> WHAT IS NEEDED: Pictures are to be left out. Copy exactly, and only, the lines from the start of the entries below to the line with "თქვენს წინა ინვესტიციას.", both included.

(Records excerpted from a collection)
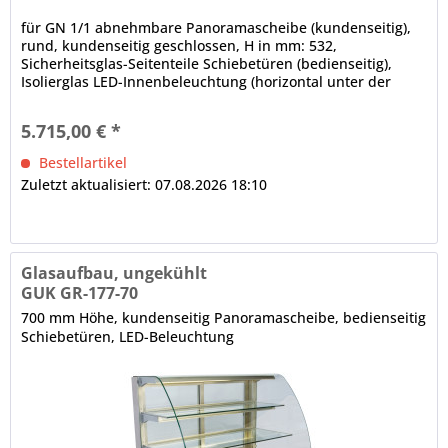
für GN 1/1 abnehmbare Panoramascheibe (kundenseitig),
rund, kundenseitig geschlossen, H in mm: 532,
Sicherheitsglas-Seitenteile Schiebetüren (bedienseitig),
Isolierglas LED-Innenbeleuchtung (horizontal unter der
Decke und den Zwischenetagen), 4000 K, Leuchtmittel weiß
(spezielles Leuchtmittel für Bäckereiprodukte auf Anfrage),
5.715,00 € *
elektrische Verkabelung, im Rundrohr nach unten...
Bestellartikel
Zuletzt aktualisiert: 07.08.2026 18:10
Glasaufbau, ungekühlt
GUK GR-177-70
700 mm Höhe, kundenseitig Panoramascheibe, bedienseitig
Schiebetüren, LED-Beleuchtung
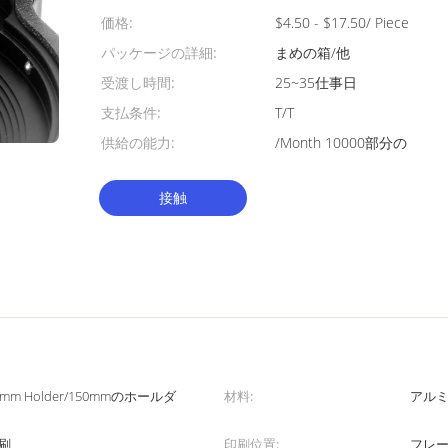
価格:
$4.50 - $17.50/ Piece
パッケージの詳細:
まめの箱/他
受渡し時間:
25~35仕事日
支払条件:
T/T
供給の能力:
/Month 10000部分の
接触
100mm Holder/150mmのホールダ
材料:
アルミ
刷
印刷位置:
フレ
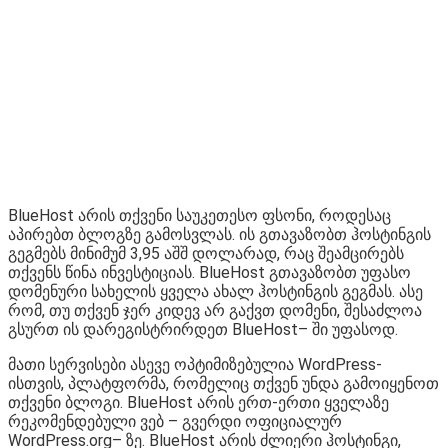
BlueHost არის თქვენი საუკეთესო ფსონი, როდესაც
აპირებთ ბლოგზე გამოსვლას. ის გთავაზობთ ჰოსტინგის
გეგმებს მინიმუმ 3,95 აშშ დოლარად, რაც შეამცირებს
თქვენს წინა ინვესტიციას. BlueHost გთავაზობთ უფასო
დომენური სახელის ყველა ახალ ჰოსტინგის გეგმას. ასე
რომ, თუ თქვენ ჯერ კიდევ არ გაქვთ დომენი, შესაძლოა
გსურთ ის დარეგისტრირდეთ BlueHost– ში უფასოდ.
მათი სერვისები ასევე ოპტიმიზებულია WordPress-
ისთვის, პლატფორმა, რომელიც თქვენ უნდა გამოიყენოთ
თქვენი ბლოგი. BlueHost არის ერთ-ერთი ყველაზე
რეკომენდებული ვებ – გვერდი ოფიციალურ
WordPress.org– ზე. BlueHost არის ძლიერი ჰოსტინგი,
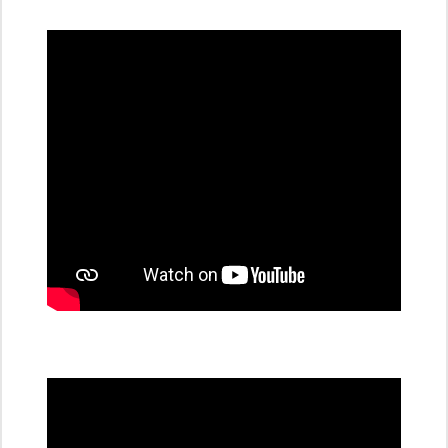
dobíjecí
stanice
PRE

> EXERCISE SOLUTION:
für GN 1/1 abnehmbare Panoramascheibe (kundenseitig),
rund, kundenseitig geschlossen, H in mm: 532,
Sicherheitsglas-Seitenteile Schiebetüren (bedienseitig),
Isolierglas LED-Innenbeleuchtung (horizontal unter der
Decke und den Zwischenetagen), 4000 K, Leuchtmittel weiß
(spezielles Leuchtmittel für Bäckereiprodukte auf Anfrage),
5.715,00 € *
elektrische Verkabelung, im Rundrohr nach unten...
Bestellartikel
Zuletzt aktualisiert: 07.08.2026 18:10
Glasaufbau, ungekühlt
GUK GR-177-70
700 mm Höhe, kundenseitig Panoramascheibe, bedienseitig
Schiebetüren, LED-Beleuchtung
価格:
$4.50 - $17.50/ Piece
パッケージの詳細:
まめの箱/他
受渡し時間:
25~35仕事日
支払条件:
T/T
供給の能力:
/Month 10000部分の
接触
100mm Holder/150mmのホールダ
材料:
アルミ
刷
印刷位置:
フレ
BlueHost არის თქვენი საუკეთესო ფსონი, როდესაც
აპირებთ ბლოგზე გამოსვლას. ის გთავაზობთ ჰოსტინგის
გეგმებს მინიმუმ 3,95 აშშ დოლარად, რაც შეამცირებს
თქვენს წინა ინვესტიციას. BlueHost გთავაზობთ უფასო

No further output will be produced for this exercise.